▶ TO DO
Quote every line below exactly and skip any picture.

▶ PROVIDED INFORMATION
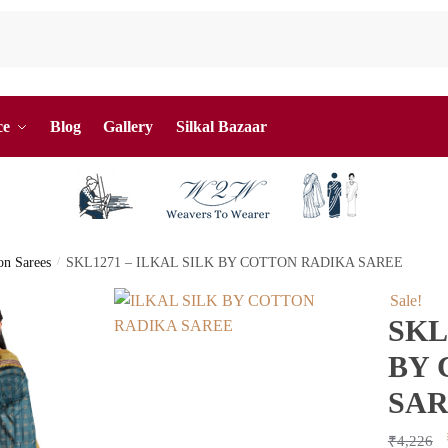
ce
Blog
Gallery
Silkal Bazaar
ton Sarees
/
SKL1271 – ILKAL SILK BY COTTON RADIKA SAREE
Sale!
SKL
BY 
SA
₹
4,226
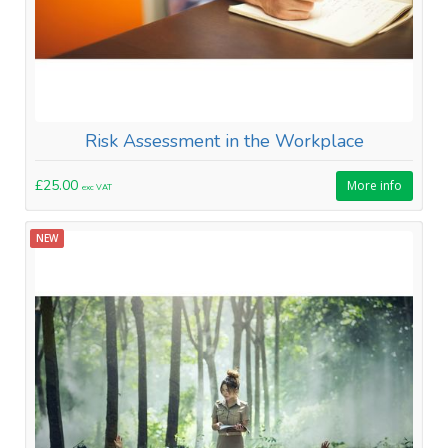
Risk Assessment in the Workplace
£25.00
More info
exc VAT
NEW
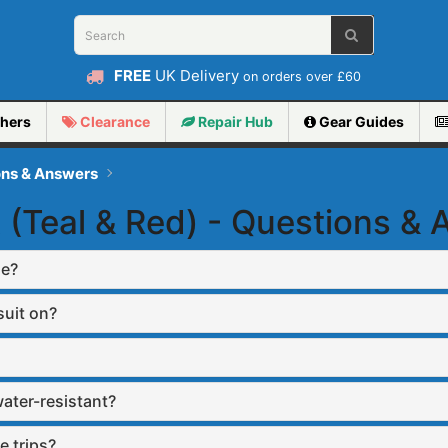
FREE
UK Delivery
on orders over £60
hers
Clearance
Repair
Hub
Gear Guides
ons & Answers
 (Teal & Red) - Questions &
se?
suit on?
water-resistant?
e trips?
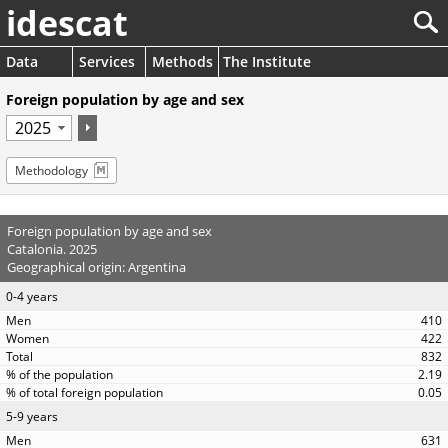
idescat
Data
Services
Methods
The Institute
Foreign population by age and sex
Methodology
Foreign population by age and sex
Catalonia. 2025
Geographical origin: Argentina
0-4 years
410
422
832
2.19
0.05
5-9 years
631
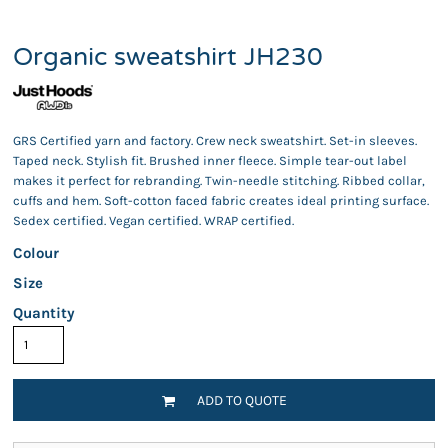
Organic sweatshirt JH230
GRS Certified yarn and factory. Crew neck sweatshirt. Set-in sleeves.
Taped neck. Stylish fit. Brushed inner fleece. Simple tear-out label
makes it perfect for rebranding. Twin-needle stitching. Ribbed collar,
cuffs and hem. Soft-cotton faced fabric creates ideal printing surface.
Sedex certified. Vegan certified. WRAP certified.
Colour
Size
Quantity
ADD TO QUOTE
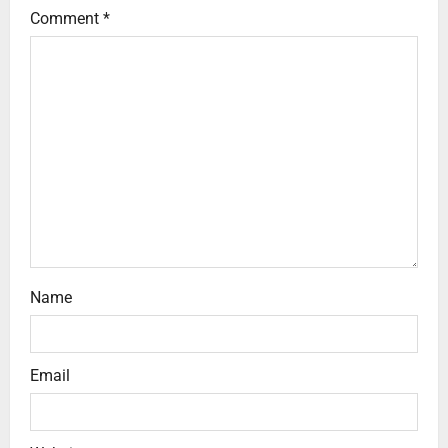
Comment
*
Name
Email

▶ TASK RESPONSE
ce
Blog
Gallery
Silkal Bazaar
ton Sarees
/
SKL1271 – ILKAL SILK BY COTTON RADIKA SAREE
Sale!
SKL
BY 
SA
₹
4,226
Risk Assessment in the Workplace
£25.00
More info
exc VAT
NEW
FREE
UK Delivery
on orders over £60
hers
Clearance
Repair
Hub
Gear Guides
ons & Answers
 (Teal & Red) - Questions &
se?
suit on?
water-resistant?
e trips?
idescat
Data
Services
Methods
The Institute
Foreign population by age and sex
Methodology
Foreign population by age and sex
Catalonia. 2025
Geographical origin: Argentina
0-4 years
410
422
832
2.19
0.05
5-9 years
631
Organic sweatshirt JH230
GRS Certified yarn and factory. Crew neck sweatshirt. Set-in sleeves.
Taped neck. Stylish fit. Brushed inner fleece. Simple tear-out label
makes it perfect for rebranding. Twin-needle stitching. Ribbed collar,
cuffs and hem. Soft-cotton faced fabric creates ideal printing surface.
Sedex certified. Vegan certified. WRAP certified.
Colour
Size
Quantity
ADD TO QUOTE
Comment
*
Name
Email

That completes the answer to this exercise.